How Great Leaders Inspire Everyone To Take Action Absolutely love love loveee this book! It was so enjoyable. I am already on that wavelength, and searching for/living my why, and how my actions can support my why but this book make it SO much more clear. It just gave me a better understanding and new ideas. I would recommend it to EVERY LIVING BEING! This is actually SO important for all of us to know; our whys. I hope these highlights help you get to know yourself a bit better!! If you're not sure how to figure out your why let me know and I am happy to provide you with a few exercises!! It's really fun I swear.
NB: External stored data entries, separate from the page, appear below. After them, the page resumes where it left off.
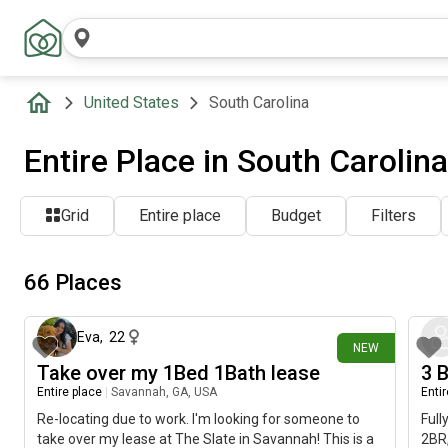
United States
South Carolina
Entire Place in South Carolin
Grid
Entire place
Budget
Filters
66 Places
about 9 hours ago
Eva
,
22
NEW
Take over my 1Bed 1Bath lease
3 
Entire place
|
Savannah, GA, USA
Enti
Re-locating due to work. I'm looking for someone to
Full
take over my lease at The Slate in Savannah! This is a
2BR,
  • There are leaders and there are those who lead. (5)

  • They inspire us. (5)

  • Great leaders, are able to inspire people to act. (6)

  • recruit people that all fit based on the original intention. (15)

  • There are only two ways to influence human behaviour: you can manipulate it or you can inspire it. (17)

  • Fear, real or perceived, it arguably the most powerful manipulation of the lot. (21)

  • "They never have the time or money to do it right first time," she said of her client, "but they always have the time and money to do it again." (23)

  • Peer Pressure (24)

  • We fear that we may be wrong. (24)

  • Real innovation changes the course of industries or even societies. (26)

  • The Golden Circle (38)

  • Start everything we do by first asking why. (38)

  • "People don't buy WHAT you do, they buy WHY you do it." (41)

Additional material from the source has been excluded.